By developing optimized, high-throughput, and hardware-friendly libraries compatible with the de facto standards of smart contracts, DeFi applications can be easily migrated into Bitcoin Cash's ecosystem and run fluently at low cost.
Smart Bitcoin Cash's innovation lies in libraries to provide a compatibility layer supporting EVM and Web3 to users and developers. We are actively working on the following libraries:
MoeingEVM: MoeingEVM is a parallelized execution engine that currently manages multiple EVM contexts and executes multiple transactions. It adopts several novel techniques to allow transactions from several blocks to be mixed and reordered, such that independent transactions can run in parallel to maximize throughput.

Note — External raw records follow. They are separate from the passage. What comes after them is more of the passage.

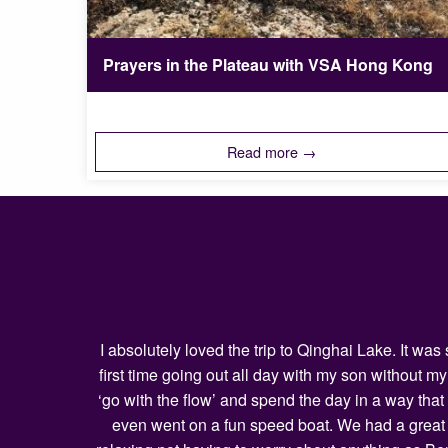
Prayers in the Plateau with VSA Hong Kong
Read more →
I absolutely loved the trip to Qinghai Lake. It w
first time going out all day with my son without 
‘go with the flow’ and spend the day in a way that
even went on a fun speed boat. We had a great l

MoeingADS: MoeingADS uses a single-layer architecture, accessing the file system directly without having to use any other databases. It is a KV database that can provide existence and non-existence proof. It can replace Ethereum's MPT as an authenticated data structure. With MoeingADS, reading a KV pair requires one read to disk, overwriting a KV pair requires one read and one write, inserting requires two reads and two writes, and deleting requires two reads and one write. What’s more, the writes are appending, which is very SSD-friendly. Experiments show that MoeingADS is even faster than LevelDB. The cost is the larger consumption of DRAM: Each key-value pair demands about 16 bytes.
MoeingDB: MoeingDB is an application-specific database that stores blockchain history. It was developed with blockchain characteristics in mind which enables it to suit a blockchain's workload best. Based on its features, an open-source, high-QPS Web3 API can be built, benefiting both Smart Bitcoin Cash and Ethereum.

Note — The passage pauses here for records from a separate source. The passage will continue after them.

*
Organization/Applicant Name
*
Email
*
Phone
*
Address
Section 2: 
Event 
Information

MoeingKV: MoeingKV is a KV storage module much faster than LevelDB in reading and writing, at the cost of removing iteration support. In underlying data structure design and code implementation, MoeingKV produces trade-offs and optimizations to speed up normal read and write operations. It can be used to store the UTXO set of Bitcoin Cash.
MoeingAOT: MoeingAOT is an ahead-of-time compiler for EVM. MoeingAOT can compile EVM bytecode into native code, which would consequently be saved as a dynamically linked library. When the EVM interpreter starts running a smart contract and finds its corresponding compiled library file, the library will be loaded, and bytecode interpretation won't be necessary.
We have also performed feasibility research on two extra libraries (MoeingRollup and MoeingLink), which can further scale up Smart Bitcoin Cash in the long run.
Currently smartBCH does not directly interoperate with Ethereum, but in time a gateway may bridge assets between them. In the future, bridges based on smart contracts are also possible, with a scheme similar to rainbow bridge.
SmartBCH, like Ethereum, uses an account model instead of a UTXO model.
It can use any language which compiles to EVM bytecode.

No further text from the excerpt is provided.